PROBLEM TO WORK ON -
Should an entry include a picture, omit the picture and still repeat everything else exactly.
+ + + + + + +
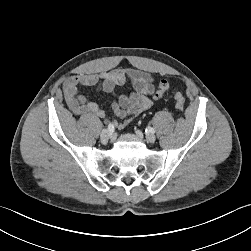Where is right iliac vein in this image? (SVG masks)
Masks as SVG:
<instances>
[{"label":"right iliac vein","instance_id":"1","mask_svg":"<svg viewBox=\"0 0 251 251\" xmlns=\"http://www.w3.org/2000/svg\"><path fill=\"white\" fill-rule=\"evenodd\" d=\"M111 132L108 129H103L100 133V139L102 142H107L111 138Z\"/></svg>","mask_w":251,"mask_h":251}]
</instances>
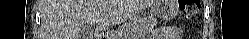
+ + + + + + +
ANSWER AREA -
Where is right iliac vein in this image? (SVG masks)
Masks as SVG:
<instances>
[{"label":"right iliac vein","instance_id":"1","mask_svg":"<svg viewBox=\"0 0 251 251\" xmlns=\"http://www.w3.org/2000/svg\"><path fill=\"white\" fill-rule=\"evenodd\" d=\"M111 132L108 129H103L100 133V139L102 142H107L111 138Z\"/></svg>","mask_w":251,"mask_h":251}]
</instances>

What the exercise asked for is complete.